Over 90% of “The Market” is in an Uptrend

Every first Tuesday of the month, I look at Asset Classes and Sectors’ developments using monthly charts. This start-of-the-month routine keeps me on track of the longer-term developments in terms of price trends.

Yes, Relative Rotation Graphs are all about relative trends and relative strength. And I consider that a vital metric for every investor to keep an eye on. But, at the end of the day, there is only one metric that really matters, which is price. Everything we as technical analysts do revolves around price. Everything else is a derivative. Indicators are a derivative of price; relative strength is a comparison of prices, etc.

Once a month, I want to see how these long-term price trends are developing for the individual sectors and the various asset classes.

While I was browsing through the charts, preparing the segment for Sector Spotlight, I found myself putting check-boxes next to sectors when they had reached either a new high or a new closing high, or both.

Obviously, these trends greatly impact the trend of the market as a whole, SPY. So, in my head, I started adding up (roughly) the weights for the various sectors that made new highs, etc.

As it was clear quite rapidly that the %% of market cap in an uptrend or showing bullish characteristics is very high, I decided to do a better job. I put them on a table with all the relevant information. (That’s the table at the top of the article.)

When you do the math and add up the weight for all sectors with new highs, that adds up to 40%. Which is:

However, when we sum up all sectors that have made a new closing high, it comes out at more than 90%, and THAT is a very significant number.

In other words: In March, eight sectors (90% market cap) reached a new closing high, and five of those sectors (40% market cap) ALSO reached a new all-time high.

Looking at these numbers, it is tough to be bearish on long-term developments.

But… There is always a But …

In my recent ChartWatchers newsletter article “Tech is a Drag”, I printed a Relative Rotation Graph showing the three largest sectors rotating into the lagging quadrant.

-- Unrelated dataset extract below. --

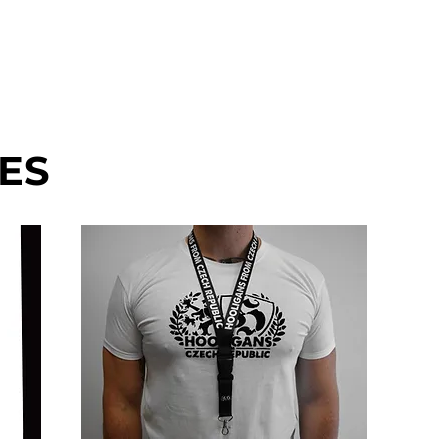
EN'S
MERCH
DISCOUNT
Mo
ES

Here is the that RRG updated to today.

As you can see, the picture has not changed very much. All three sectors have pushed further into the lagging quadrant, and only XLY started to flatten this week, but we still have three and a half more trading days to go. Therefore, this picture’s basic conclusion remains that over 50% of market cap is currently in a relative downtrend vs. SPY.

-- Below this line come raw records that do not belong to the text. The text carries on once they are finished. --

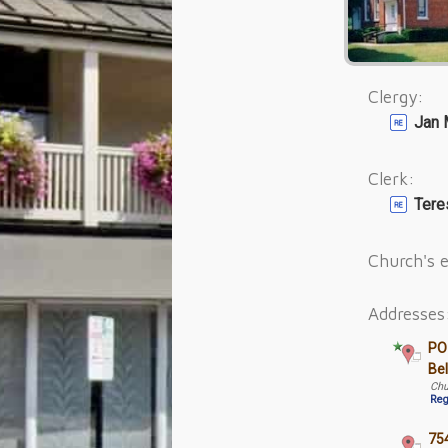
Clergy:
Jan 
Clerk:
Tere
Church's e
Addresses
PO
Be
Chu
Reg
754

However, this does not automatically mean a decline in price for SPY.

Here’s a little secret. Last week (3/31st), the StockCharts TV team wanted to test some fancy new equipment, and they needed a few presenters to join to do a “mock show.” David Keller was hosting, and Grayson Roze and I were guest(ing). The goal was to try out having multiple video feeds (camera shots) on the screen and playing with them while we were talking and chatting about charts. The resulting output was too good to let it sit in the bin, so they threw it online as the “Market Rotation Panel.”

Around minute ‘6, I am answering a question from Dave on “corrections” in markets, and I argue that, for me, corrections do not, by definition, mean a price drop. IMHO, it is very well possible for a market to “correct” in a sideways fashion.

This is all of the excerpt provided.